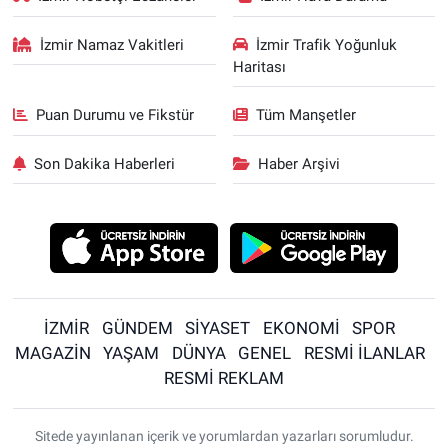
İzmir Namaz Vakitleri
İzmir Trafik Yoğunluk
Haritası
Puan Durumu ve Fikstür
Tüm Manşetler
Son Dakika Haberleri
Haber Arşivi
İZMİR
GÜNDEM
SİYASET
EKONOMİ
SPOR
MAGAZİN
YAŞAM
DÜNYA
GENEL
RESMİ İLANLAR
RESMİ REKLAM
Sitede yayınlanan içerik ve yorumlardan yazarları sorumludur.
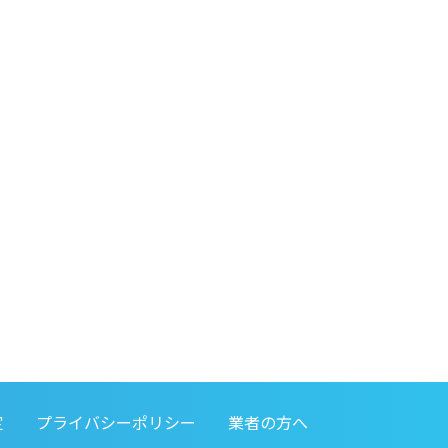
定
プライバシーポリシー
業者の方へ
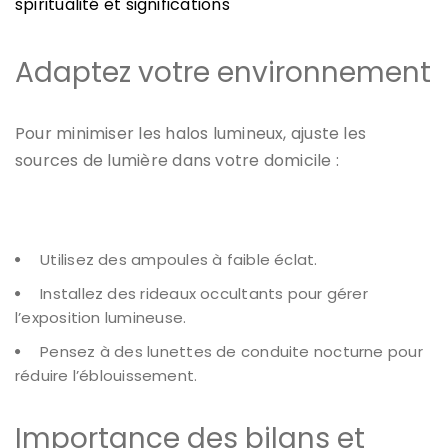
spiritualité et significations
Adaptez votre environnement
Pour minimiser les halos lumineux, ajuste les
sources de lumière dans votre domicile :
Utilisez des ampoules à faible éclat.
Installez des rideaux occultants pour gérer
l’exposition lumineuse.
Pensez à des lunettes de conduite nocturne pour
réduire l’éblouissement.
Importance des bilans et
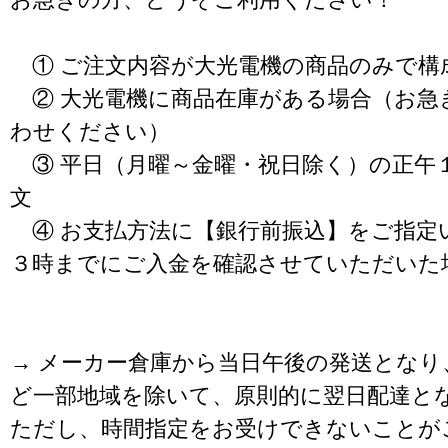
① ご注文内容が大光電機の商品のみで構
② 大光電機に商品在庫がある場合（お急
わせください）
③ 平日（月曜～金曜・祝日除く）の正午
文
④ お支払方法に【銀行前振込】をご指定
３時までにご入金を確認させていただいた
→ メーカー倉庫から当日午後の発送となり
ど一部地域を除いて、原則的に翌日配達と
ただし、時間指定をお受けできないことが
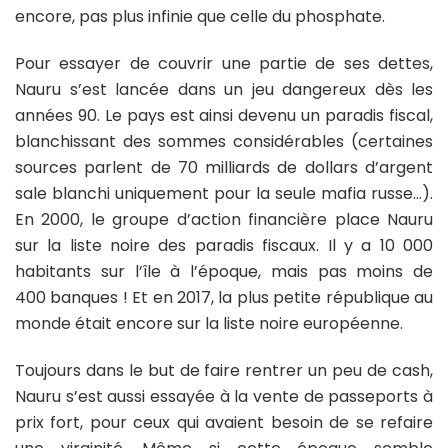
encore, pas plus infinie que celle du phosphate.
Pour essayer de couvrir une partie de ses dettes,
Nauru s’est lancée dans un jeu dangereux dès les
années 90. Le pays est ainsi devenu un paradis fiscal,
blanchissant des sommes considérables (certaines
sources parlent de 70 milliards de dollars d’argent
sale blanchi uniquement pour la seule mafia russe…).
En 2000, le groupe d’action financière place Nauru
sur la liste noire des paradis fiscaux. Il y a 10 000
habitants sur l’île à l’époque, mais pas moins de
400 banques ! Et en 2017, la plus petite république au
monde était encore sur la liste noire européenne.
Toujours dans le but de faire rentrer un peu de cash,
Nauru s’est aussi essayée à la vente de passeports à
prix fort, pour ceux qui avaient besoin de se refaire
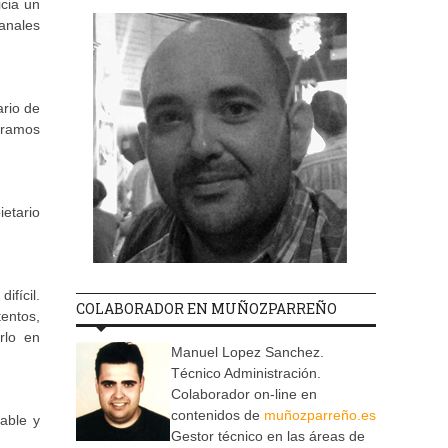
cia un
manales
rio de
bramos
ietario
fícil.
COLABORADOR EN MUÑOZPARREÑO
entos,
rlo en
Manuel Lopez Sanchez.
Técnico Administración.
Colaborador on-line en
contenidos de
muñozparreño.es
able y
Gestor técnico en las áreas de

★ ★ ★ ★

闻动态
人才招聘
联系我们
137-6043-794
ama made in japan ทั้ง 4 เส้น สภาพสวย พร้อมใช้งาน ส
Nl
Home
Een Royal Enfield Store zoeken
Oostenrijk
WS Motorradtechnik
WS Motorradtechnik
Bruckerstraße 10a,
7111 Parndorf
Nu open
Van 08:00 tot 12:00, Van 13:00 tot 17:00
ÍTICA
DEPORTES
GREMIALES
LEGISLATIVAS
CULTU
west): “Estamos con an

★ ★ ★ ★

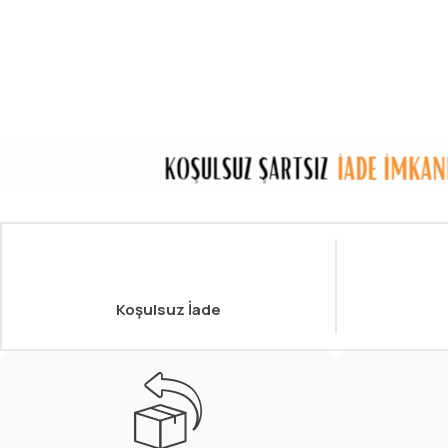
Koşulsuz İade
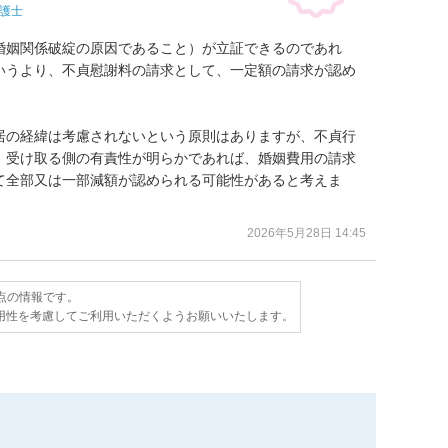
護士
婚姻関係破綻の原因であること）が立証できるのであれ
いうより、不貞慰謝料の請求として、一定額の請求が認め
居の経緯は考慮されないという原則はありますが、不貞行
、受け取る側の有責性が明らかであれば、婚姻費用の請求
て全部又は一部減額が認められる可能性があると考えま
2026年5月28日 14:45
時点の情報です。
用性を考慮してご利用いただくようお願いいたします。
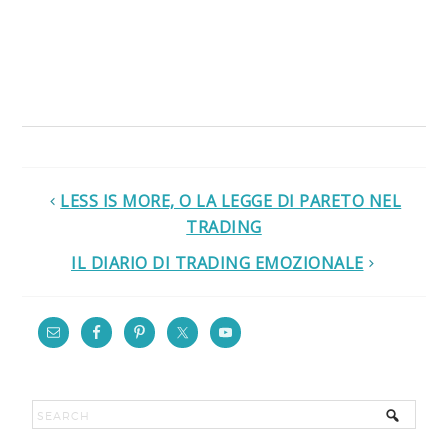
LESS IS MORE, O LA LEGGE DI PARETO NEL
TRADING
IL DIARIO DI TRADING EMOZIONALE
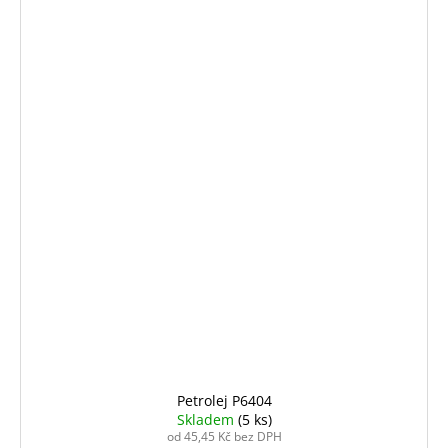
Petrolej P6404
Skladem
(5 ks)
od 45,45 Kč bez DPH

★ ★ ★ ★

Task statement:
Look through the data and gather every line with the string "encore" in it.

Solution for this problem:
encore, pas plus infinie que celle du phosphate.
monde était encore sur la liste noire européenne.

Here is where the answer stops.